------ Exercise materials

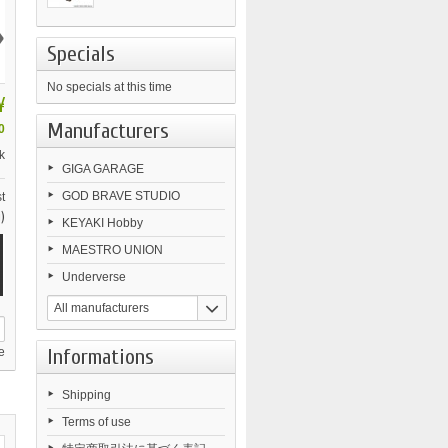
›
Specials
No specials at this time
¥
Manufacturers
0
k
GIGA GARAGE
GOD BRAVE STUDIO
t
)
KEYAKI Hobby
MAESTRO UNION
Underverse
All manufacturers
Informations
e
Shipping
Terms of use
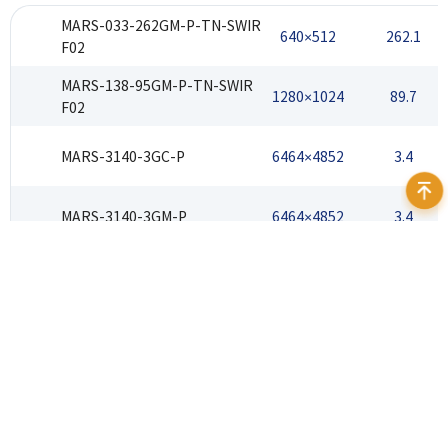
MARS-033-262GM-P-TN-SWIR
640×512
262.1
F02
MARS-138-95GM-P-TN-SWIR
1280×1024
89.7
F02
MARS-3140-3GC-P
6464×4852
3.4
MARS-3140-3GM-P
6464×4852
3.4
Address：12F Daheng Science & Technology Tower, No.3
Suzhou Str., Haidian District, Beijing China
E-mail：
isales@daheng-imaging.com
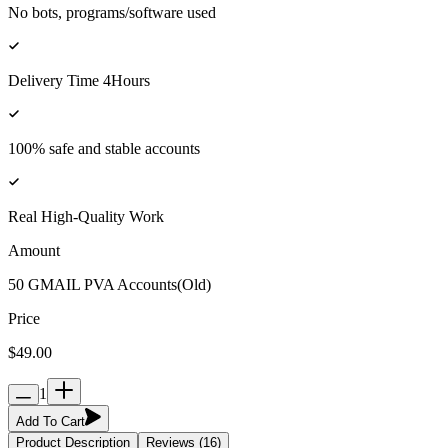
No bots, programs/software used
Delivery Time 4Hours
100% safe and stable accounts
Real High-Quality Work
Amount
50 GMAIL PVA Accounts(Old)
Price
$49.00
1
Add To Cart
Product Description
Reviews (16)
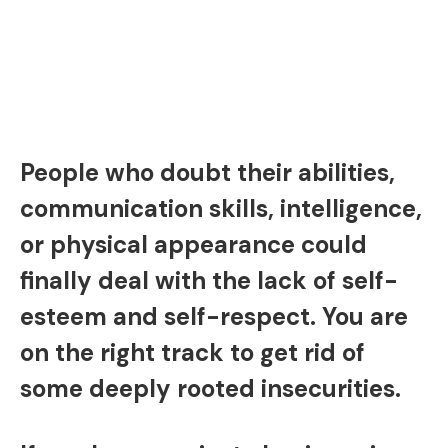
People who doubt their abilities,
communication skills, intelligence,
or physical appearance could
finally deal with the lack of self-
esteem and self-respect. You are
on the right track to get rid of
some deeply rooted insecurities.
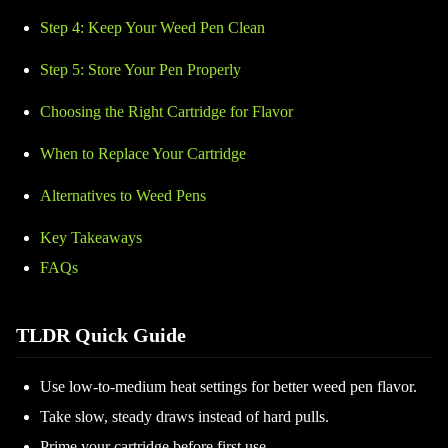
Step 4: Keep Your Weed Pen Clean
Step 5: Store Your Pen Properly
Choosing the Right Cartridge for Flavor
When to Replace Your Cartridge
Alternatives to Weed Pens
Key Takeaways
FAQs
TLDR Quick Guide
Use low-to-medium heat settings for better weed pen flavor.
Take slow, steady draws instead of hard pulls.
Prime your cartridge before first use.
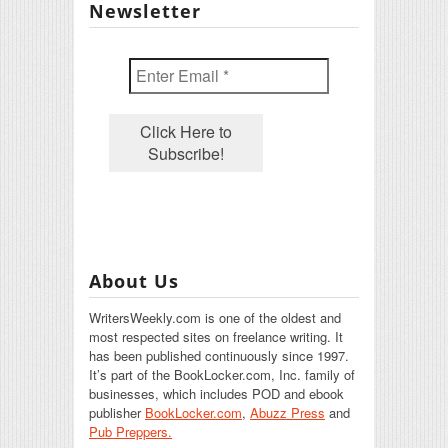
Newsletter
About Us
WritersWeekly.com is one of the oldest and
most respected sites on freelance writing. It
has been published continuously since 1997.
It’s part of the BookLocker.com, Inc. family of
businesses, which includes POD and ebook
publisher
BookLocker.com
,
Abuzz Press
and
Pub Preppers.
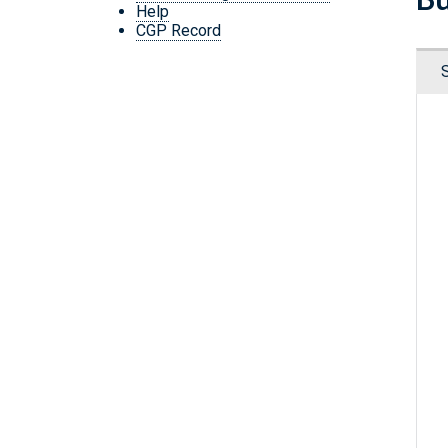
Help
CGP Record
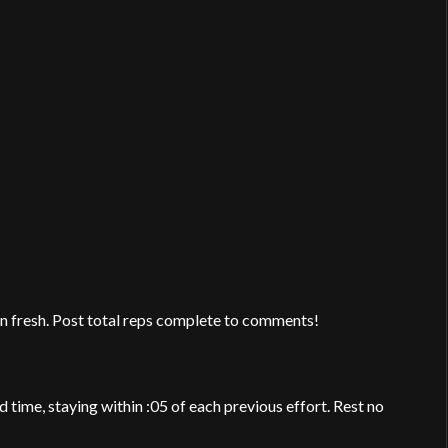
en fresh. Post total reps complete to comments!
d time, staying within :05 of each previous effort. Rest no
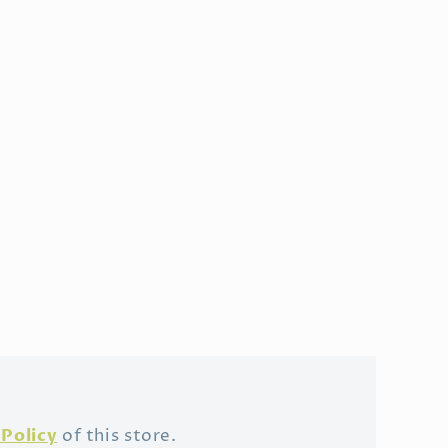
Policy
of this store.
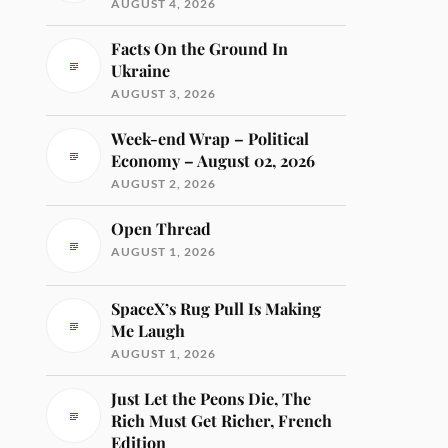
AUGUST 4, 2026
Facts On the Ground In
Ukraine
AUGUST 3, 2026
Week-end Wrap – Political
Economy – August 02, 2026
AUGUST 2, 2026
Open Thread
AUGUST 1, 2026
SpaceX’s Rug Pull Is Making
Me Laugh
AUGUST 1, 2026
Just Let the Peons Die, The
Rich Must Get Richer, French
Edition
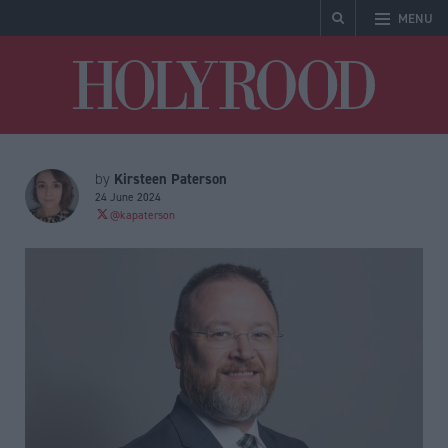
MENU
Holyrood
Kirsteen Paterson
by
24 June 2024
@kapaterson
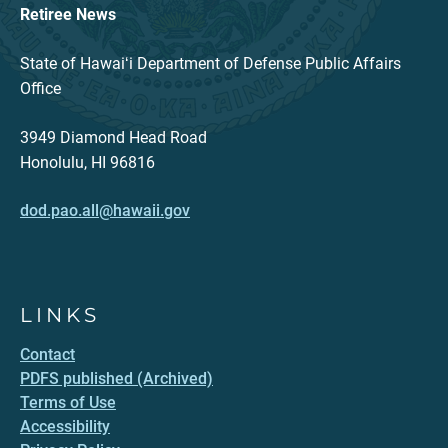
Retiree News
State of Hawaiʻi Department of Defense Public Affairs
Office
3949 Diamond Head Road
Honolulu, HI 96816
dod.pao.all@hawaii.gov
LINKS
Contact
PDFS published (Archived)
Terms of Use
Accessibility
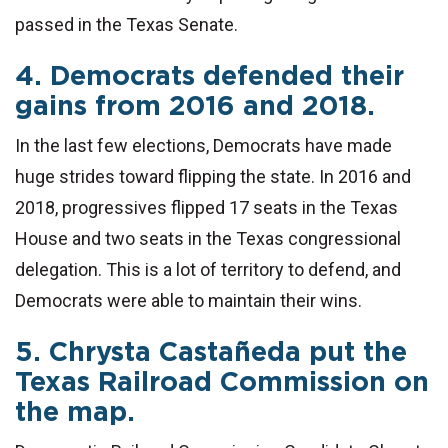
passed in the Texas Senate.
4. Democrats defended their
gains from 2016 and 2018.
In the last few elections, Democrats have made
huge strides toward flipping the state. In 2016 and
2018, progressives flipped 17 seats in the Texas
House and two seats in the Texas congressional
delegation. This is a lot of territory to defend, and
Democrats were able to maintain their wins.
5. Chrysta Castañeda put the
Texas Railroad Commission on
the map.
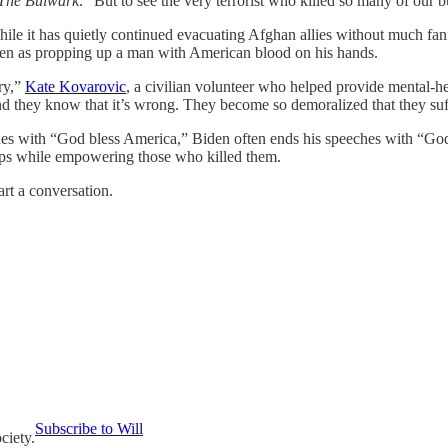
The Bulwark
. “But to see the very terrorist who killed so many of our 
While it has quietly continued evacuating Afghan allies without much fan
s seen as propping up a man with American blood on his hands.
ury,”
Kate Kovarovic
, a civilian volunteer who helped provide mental-
nd they know that it’s wrong. They become so demoralized that they suff
es with “God bless America,” Biden often ends his speeches with “God bl
ops while empowering those who killed them.
art a conversation.
Subscribe to Will
ciety.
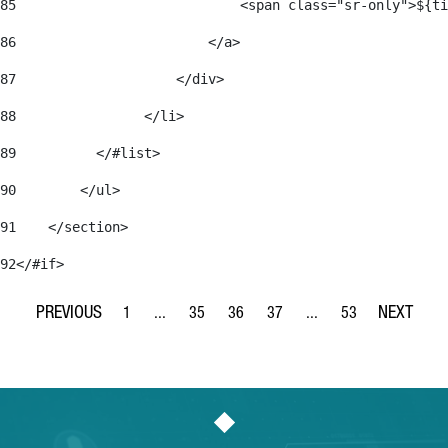
85
                            <span class="sr-only">${ti
86
                        </a> 
87
                    </div> 
88
                </li> 
89
          </#list> 
90
        </ul> 
91
    </section> 
92
</#if> 
1
...
35
36
37
...
53
Page
Intermediate Pages Use TAB to navigate.
Page
Page
Page
Intermediate Pages Use
Page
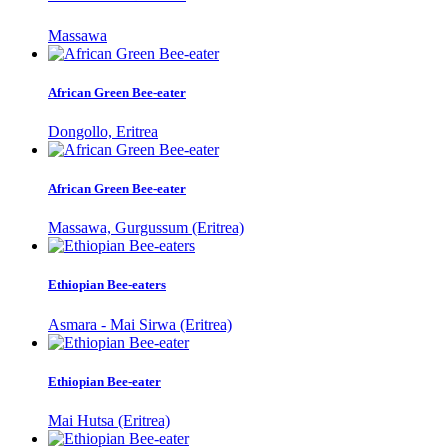
Massawa
African Green Bee-eater
Dongollo, Eritrea
African Green Bee-eater
Massawa, Gurgussum (Eritrea)
Ethiopian Bee-eaters
Asmara - Mai Sirwa (Eritrea)
Ethiopian Bee-eater
Mai Hutsa (Eritrea)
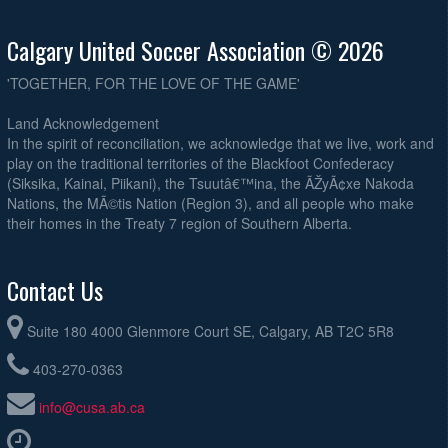
Calgary United Soccer Association © 2026
'TOGETHER, FOR THE LOVE OF THE GAME'
Land Acknowledgement
In the spirit of reconciliation, we acknowledge that we live, work and
play on the traditional territories of the Blackfoot Confederacy
(Siksika, Kainai, Piikani), the Tsuutâ€™ina, the ÃŽyÃ¢xe Nakoda
Nations, the MÃ©tis Nation (Region 3), and all people who make
their homes in the Treaty 7 region of Southern Alberta.
Contact Us
Suite 180 4000 Glenmore Court SE, Calgary, AB T2C 5R8
403-270-0363
info@cusa.ab.ca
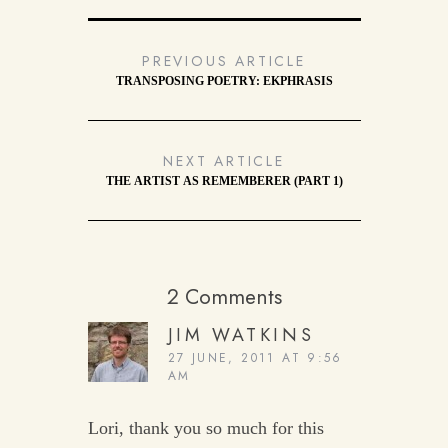
PREVIOUS ARTICLE
TRANSPOSING POETRY: EKPHRASIS
NEXT ARTICLE
THE ARTIST AS REMEMBERER (PART 1)
2 Comments
JIM WATKINS
27 JUNE, 2011 AT 9:56
AM
Lori, thank you so much for this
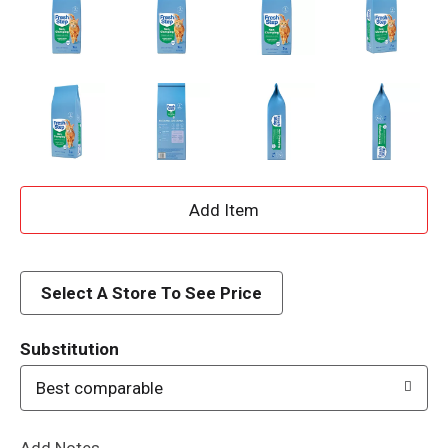
A
d
d
Select A Store To See Price
T
Substitution
o
Best comparable
L
Add Notes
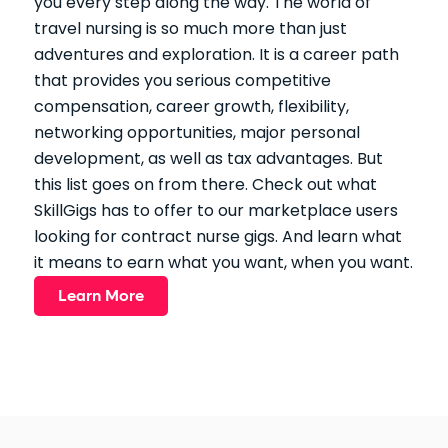
you every step along the way. The world of
travel nursing is so much more than just
adventures and exploration. It is a career path
that provides you serious competitive
compensation, career growth, flexibility,
networking opportunities, major personal
development, as well as tax advantages. But
this list goes on from there. Check out what
SkillGigs has to offer to our marketplace users
looking for contract nurse gigs. And learn what
it means to earn what you want, when you want.
Learn More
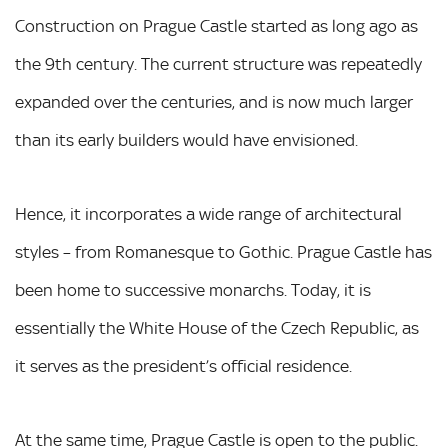
Construction on Prague Castle started as long ago as
the 9th century. The current structure was repeatedly
expanded over the centuries, and is now much larger
than its early builders would have envisioned.
Hence, it incorporates a wide range of architectural
styles – from Romanesque to Gothic. Prague Castle has
been home to successive monarchs. Today, it is
essentially the White House of the Czech Republic, as
it serves as the president’s official residence.
At the same time, Prague Castle is open to the public.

------------

■ Required action
Copy the data word for word, no pictures.

■ Exercise output
›
Specials
No specials at this time
¥
Manufacturers
0
k
GIGA GARAGE
GOD BRAVE STUDIO
t
)
KEYAKI Hobby
MAESTRO UNION
Underverse
All manufacturers
Informations
e
Shipping
Terms of use
MARS-033-262GM-P-TN-SWIR
640×512
262.1
F02
MARS-138-95GM-P-TN-SWIR
1280×1024
89.7
F02
MARS-3140-3GC-P
6464×4852
3.4
MARS-3140-3GM-P
6464×4852
3.4
Address：12F Daheng Science & Technology Tower, No.3
Suzhou Str., Haidian District, Beijing China
E-mail：
isales@daheng-imaging.com
No bots, programs/software used
Delivery Time 4Hours
100% safe and stable accounts
Real High-Quality Work
Amount
50 GMAIL PVA Accounts(Old)
Price
$49.00
1
Add To Cart
Product Description
Reviews (16)
People who doubt their abilities,
communication skills, intelligence,
or physical appearance could
finally deal with the lack of self-
esteem and self-respect. You are
on the right track to get rid of
some deeply rooted insecurities.
Step 4: Keep Your Weed Pen Clean
Step 5: Store Your Pen Properly
Choosing the Right Cartridge for Flavor
When to Replace Your Cartridge
Alternatives to Weed Pens
Key Takeaways
FAQs
TLDR Quick Guide
Use low-to-medium heat settings for better weed pen flavor.
Take slow, steady draws instead of hard pulls.
Prime your cartridge before first use.
Newsletter
About Us
WritersWeekly.com is one of the oldest and
most respected sites on freelance writing. It
has been published continuously since 1997.
It’s part of the BookLocker.com, Inc. family of
businesses, which includes POD and ebook
publisher
BookLocker.com
,
Abuzz Press
and
Pub Preppers.
Help
CGP Record
en fresh. Post total reps complete to comments!
d time, staying within :05 of each previous effort. Rest no
Policy
of this store.
AUGUST 4, 2026
Facts On the Ground In
Ukraine
AUGUST 3, 2026
Week-end Wrap – Political
Economy – August 02, 2026
AUGUST 2, 2026
Open Thread
AUGUST 1, 2026
SpaceX’s Rug Pull Is Making
Me Laugh
AUGUST 1, 2026
Just Let the Peons Die, The
Rich Must Get Richer, French
Edition
MENU
Holyrood
Kirsteen Paterson
by
24 June 2024
@kapaterson
Retiree News
State of Hawaiʻi Department of Defense Public Affairs
Office
3949 Diamond Head Road
Honolulu, HI 96816
dod.pao.all@hawaii.gov
LINKS
Contact
PDFS published (Archived)
Terms of Use
Accessibility
passed in the Texas Senate.
4. Democrats defended their
gains from 2016 and 2018.
In the last few elections, Democrats have made
huge strides toward flipping the state. In 2016 and
2018, progressives flipped 17 seats in the Texas
House and two seats in the Texas congressional
delegation. This is a lot of territory to defend, and
Democrats were able to maintain their wins.
5. Chrysta Castañeda put the
Texas Railroad Commission on
the map.
The Bulwark
. “But to see the very terrorist who killed so many of our 
While it has quietly continued evacuating Afghan allies without much fan
s seen as propping up a man with American blood on his hands.
ury,”
Kate Kovarovic
, a civilian volunteer who helped provide mental-
nd they know that it’s wrong. They become so demoralized that they suff
es with “God bless America,” Biden often ends his speeches with “God bl
ops while empowering those who killed them.
art a conversation.
Subscribe to Will
ciety.
85
                            <span class="sr-only">${ti
86
                        </a> 
87
                    </div> 
88
                </li> 
89
          </#list> 
90
        </ul> 
91
    </section> 
92
</#if> 
1
...
35
36
37
...
53
Page
Intermediate Pages Use TAB to navigate.
Page
Page
Page
Intermediate Pages Use
Page
Massawa
African Green Bee-eater
Dongollo, Eritrea
African Green Bee-eater
Massawa, Gurgussum (Eritrea)
Ethiopian Bee-eaters
Asmara - Mai Sirwa (Eritrea)
Ethiopian Bee-eater
Mai Hutsa (Eritrea)
Calgary United Soccer Association © 2026
'TOGETHER, FOR THE LOVE OF THE GAME'
Land Acknowledgement
In the spirit of reconciliation, we acknowledge that we live, work and
play on the traditional territories of the Blackfoot Confederacy
(Siksika, Kainai, Piikani), the Tsuutâ€™ina, the ÃŽyÃ¢xe Nakoda
Nations, the MÃ©tis Nation (Region 3), and all people who make
their homes in the Treaty 7 region of Southern Alberta.
Contact Us
Suite 180 4000 Glenmore Court SE, Calgary, AB T2C 5R8
403-270-0363
info@cusa.ab.ca
PREVIOUS ARTICLE
TRANSPOSING POETRY: EKPHRASIS
NEXT ARTICLE
THE ARTIST AS REMEMBERER (PART 1)
2 Comments
JIM WATKINS
27 JUNE, 2011 AT 9:56
AM
Lori, thank you so much for this
A
d
d
Select A Store To See Price
T
Substitution
o
Best comparable
L
Add Notes
you every step along the way. The world of
travel nursing is so much more than just
adventures and exploration. It is a career path
that provides you serious competitive
compensation, career growth, flexibility,
networking opportunities, major personal
development, as well as tax advantages. But
this list goes on from there. Check out what
SkillGigs has to offer to our marketplace users
looking for contract nurse gigs. And learn what
it means to earn what you want, when you want.
Learn More
Construction on Prague Castle started as long ago as
the 9th century. The current structure was repeatedly
expanded over the centuries, and is now much larger
than its early builders would have envisioned.
Hence, it incorporates a wide range of architectural
styles – from Romanesque to Gothic. Prague Castle has
been home to successive monarchs. Today, it is
essentially the White House of the Czech Republic, as
it serves as the president’s official residence.
At the same time, Prague Castle is open to the public.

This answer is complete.